#### [Exercise]
Omitting all pictures, print the lines of the listing from the one containing "Matt LKWCSOEC033" through the final line, both ends included, with no other text.

• • • •

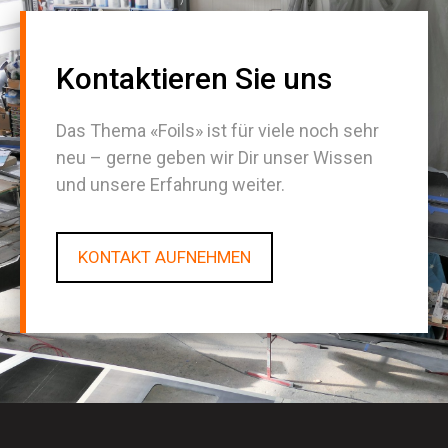
Kontaktieren Sie uns
Das Thema «Foils» ist für viele noch sehr
neu – gerne geben wir Dir unser Wissen
und unsere Erfahrung weiter.
KONTAKT AUFNEHMEN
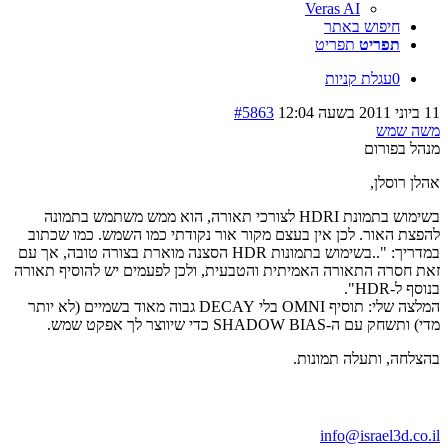
Veras AI
חיפוש באתר
תפריט
תפריט
0
עגלת קניות
11 ביוני 2011 בשעה 12:04
#5863
משה שמש
מנהל בפורום
אהלן רוסלן,
בשימוש בתמונת HDRI לצורכי תאורה, הוא ממש משתמש בתמונה
להפצת האור. לכן אין בעצם מקור אור נקודתי כמו השמש. כמו שכתוב
במדריך: "..בשימוש בתמונות HDR הסצנה מוארת בצורה טובה, אך עם
זאת חסרה התאורה האמיתית והטבעית, ולכן לפעמים יש להוסיף תאורה
בנוסף ל-HDR".
המלצה שלי: תוסיף OMNI בלי DECAY גבוה מאוד בשמיים (לא יותר
מדי) ותשחק עם ה-SHADOW BIAS כדי שיווצר לך אפקט שמש.
בהצלחה, ותעלה תמונות.
בואו נדבר
info@israel3d.co.il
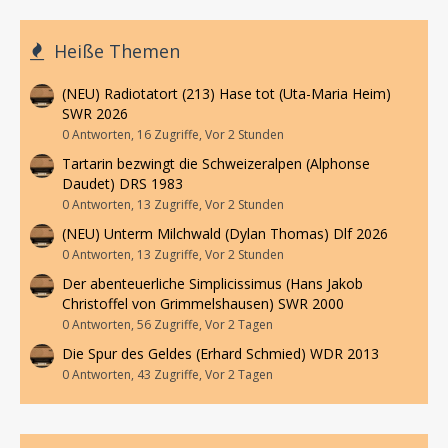
Heiße Themen
(NEU) Radiotatort (213) Hase tot (Uta-Maria Heim)
SWR 2026
0 Antworten, 16 Zugriffe, Vor 2 Stunden
Tartarin bezwingt die Schweizeralpen (Alphonse
Daudet) DRS 1983
0 Antworten, 13 Zugriffe, Vor 2 Stunden
(NEU) Unterm Milchwald (Dylan Thomas) Dlf 2026
0 Antworten, 13 Zugriffe, Vor 2 Stunden
Der abenteuerliche Simplicissimus (Hans Jakob
Christoffel von Grimmelshausen) SWR 2000
0 Antworten, 56 Zugriffe, Vor 2 Tagen
Die Spur des Geldes (Erhard Schmied) WDR 2013
0 Antworten, 43 Zugriffe, Vor 2 Tagen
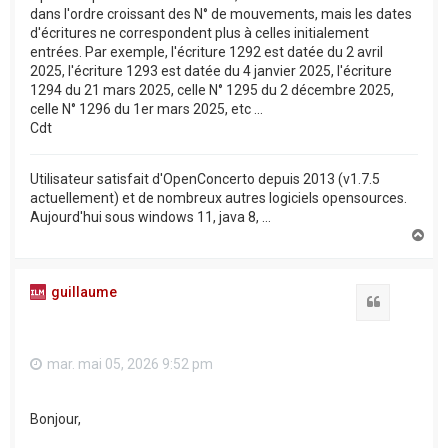
dans l'ordre croissant des N° de mouvements, mais les dates
d'écritures ne correspondent plus à celles initialement
entrées. Par exemple, l'écriture 1292 est datée du 2 avril
2025, l'écriture 1293 est datée du 4 janvier 2025, l'écriture
1294 du 21 mars 2025, celle N° 1295 du 2 décembre 2025,
celle N° 1296 du 1er mars 2025, etc ...
Cdt
Utilisateur satisfait d'OpenConcerto depuis 2013 (v1.7.5
actuellement) et de nombreux autres logiciels opensources.
Aujourd'hui sous windows 11, java 8, ...
H
a
u
t
guillaume
Citation
mar. mai 05, 2026 9:52 pm
Bonjour,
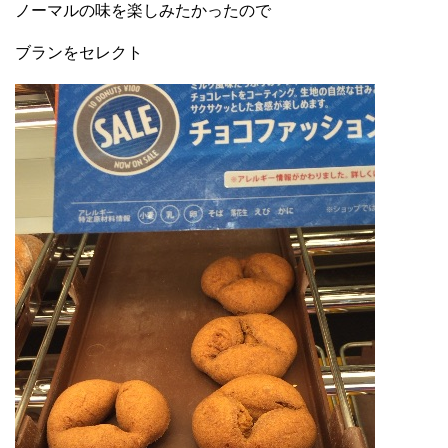
ノーマルの味を楽しみたかったので
ブランをセレクト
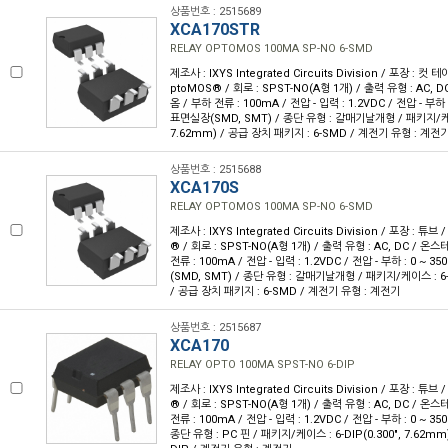
상품번호 : 2515689
XCA170STR
RELAY OPTOMOS 100MA SP-NO 6-SMD
제조사 : IXYS Integrated Circuits Division / 포장 : 컷 테
ptoMOS® / 회로 : SPST-NO(A형 1개) / 출력 유형 : AC, 
옴 / 부하 전류 : 100mA / 전압 - 입력 : 1.2VDC / 전압 - 부하 :
표면실장(SMD, SMT) / 종단 유형 : 갈매기날개형 / 패키지/케이스
7.62mm) / 공급 장치 패키지 : 6-SMD / 계전기 유형 : 계전
상품번호 : 2515688
XCA170S
RELAY OPTOMOS 100MA SP-NO 6-SMD
제조사 : IXYS Integrated Circuits Division / 포장 : 튜브
® / 회로 : SPST-NO(A형 1개) / 출력 유형 : AC, DC / 온
전류 : 100mA / 전압 - 입력 : 1.2VDC / 전압 - 부하 : 0 ~ 3
(SMD, SMT) / 종단 유형 : 갈매기날개형 / 패키지/케이스 : 6-S
/ 공급 장치 패키지 : 6-SMD / 계전기 유형 : 계전기
상품번호 : 2515687
XCA170
RELAY OPTO 100MA SPST-NO 6-DIP
제조사 : IXYS Integrated Circuits Division / 포장 : 튜브
® / 회로 : SPST-NO(A형 1개) / 출력 유형 : AC, DC / 온
전류 : 100mA / 전압 - 입력 : 1.2VDC / 전압 - 부하 : 0 ~ 35
종단 유형 : PC 핀 / 패키지/케이스 : 6-DIP(0.300", 7.62mm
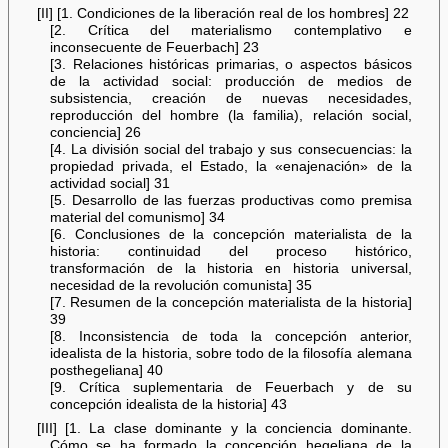
[II] [1. Condiciones de la liberación real de los hombres] 22
[2. Crítica del materialismo contemplativo e
inconsecuente de Feuerbach] 23
[3. Relaciones históricas primarias, o aspectos básicos
de la actividad social: producción de medios de
subsistencia, creación de nuevas necesidades,
reproducción del hombre (la familia), relación social,
conciencia] 26
[4. La división social del trabajo y sus consecuencias: la
propiedad privada, el Estado, la «enajenación» de la
actividad social] 31
[5. Desarrollo de las fuerzas productivas como premisa
material del comunismo] 34
[6. Conclusiones de la concepción materialista de la
historia: continuidad del proceso histórico,
transformación de la historia en historia universal,
necesidad de la revolución comunista] 35
[7. Resumen de la concepción materialista de la historia]
39
[8. Inconsistencia de toda la concepción anterior,
idealista de la historia, sobre todo de la filosofía alemana
posthegeliana] 40
[9. Crítica suplementaria de Feuerbach y de su
concepción idealista de la historia] 43
[III] [1. La clase dominante y la conciencia dominante.
Cómo se ha formado la concepción hegeliana de la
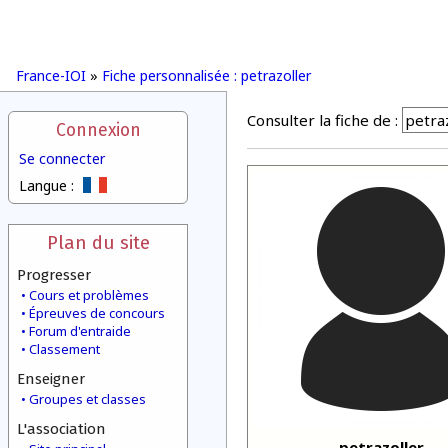
France-IOI
»
Fiche personnalisée : petrazoller
Consulter la fiche de :
Connexion
Se connecter
Langue :
Plan du site
Progresser
Cours et problèmes
Épreuves de concours
Forum d'entraide
Classement
Enseigner
Groupes et classes
L'association
petrazoller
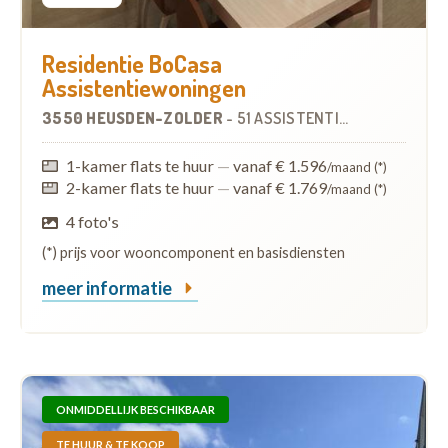
Residentie BoCasa
Assistentiewoningen
3550 HEUSDEN-ZOLDER
-
51 ASSISTENTIEWONINGEN
1-kamer flats te huur
—
vanaf € 1.596
/maand (*)
2-kamer flats te huur
—
vanaf € 1.769
/maand (*)
4 foto's
(*) prijs voor wooncomponent en basisdiensten
meer informatie
ONMIDDELLIJK BESCHIKBAAR
TE HUUR & TE KOOP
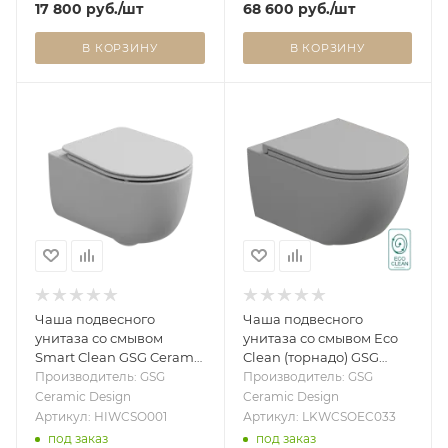
17 800
руб.
/шт
68 600
руб.
/шт
В КОРЗИНУ
В КОРЗИНУ
Чаша подвесного
Чаша подвесного
унитаза со смывом
унитаза со смывом Eco
Smart Clean GSG Ceramic
Clean (торнадо) GSG
Design Hit! HIWCSO001,
Ceramic Design Like
Производитель: GSG
Производитель: GSG
белый матовый
LKWCSOEC033, Perla
Ceramic Design
Ceramic Design
HIWCSO001
Matt LKWCSOEC033
Артикул: HIWCSO001
Артикул: LKWCSOEC033
под заказ
под заказ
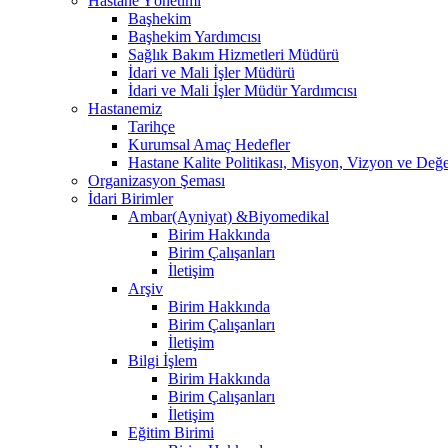
Hastane Yönetimi
Başhekim
Başhekim Yardımcısı
Sağlık Bakım Hizmetleri Müdürü
İdari ve Mali İşler Müdürü
İdari ve Mali İşler Müdür Yardımcısı
Hastanemiz
Tarihçe
Kurumsal Amaç Hedefler
Hastane Kalite Politikası, Misyon, Vizyon ve Değe
Organizasyon Şeması
İdari Birimler
Ambar(Ayniyat) &Biyomedikal
Birim Hakkında
Birim Çalışanları
İletişim
Arşiv
Birim Hakkında
Birim Çalışanları
İletişim
Bilgi İşlem
Birim Hakkında
Birim Çalışanları
İletişim
Eğitim Birimi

• • • •

#### [Exercise result]
Matt LKWCSOEC033
Артикул: HIWCSO001
Артикул: LKWCSOEC033
под заказ
под заказ
Hastane Yönetimi
Başhekim
Başhekim Yardımcısı
Sağlık Bakım Hizmetleri Müdürü
İdari ve Mali İşler Müdürü
İdari ve Mali İşler Müdür Yardımcısı
Hastanemiz
Tarihçe
Kurumsal Amaç Hedefler
Hastane Kalite Politikası, Misyon, Vizyon ve Değe
Organizasyon Şeması
İdari Birimler
Ambar(Ayniyat) &Biyomedikal
Birim Hakkında
Birim Çalışanları
İletişim
Arşiv
Birim Hakkında
Birim Çalışanları
İletişim
Bilgi İşlem
Birim Hakkında
Birim Çalışanları
İletişim
Eğitim Birimi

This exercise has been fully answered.